Saved data entries:
------------

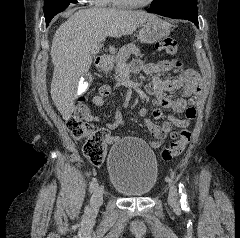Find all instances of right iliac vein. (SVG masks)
<instances>
[{
  "mask_svg": "<svg viewBox=\"0 0 240 238\" xmlns=\"http://www.w3.org/2000/svg\"><path fill=\"white\" fill-rule=\"evenodd\" d=\"M103 201V188L101 186H97L93 192L91 201H90V208L89 213L94 215L98 212L101 204Z\"/></svg>",
  "mask_w": 240,
  "mask_h": 238,
  "instance_id": "obj_1",
  "label": "right iliac vein"
}]
</instances>
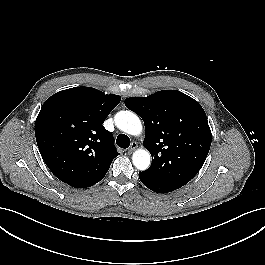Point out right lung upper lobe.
<instances>
[{"label":"right lung upper lobe","mask_w":265,"mask_h":265,"mask_svg":"<svg viewBox=\"0 0 265 265\" xmlns=\"http://www.w3.org/2000/svg\"><path fill=\"white\" fill-rule=\"evenodd\" d=\"M120 100L119 95L74 87L45 101L35 136L42 158L59 180L76 187L105 176L119 153L103 123Z\"/></svg>","instance_id":"1"}]
</instances>
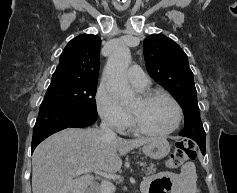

------------

The answer should be a number alone: how many lines of the entries hold the word "viewBox"?

_Expected answer_
2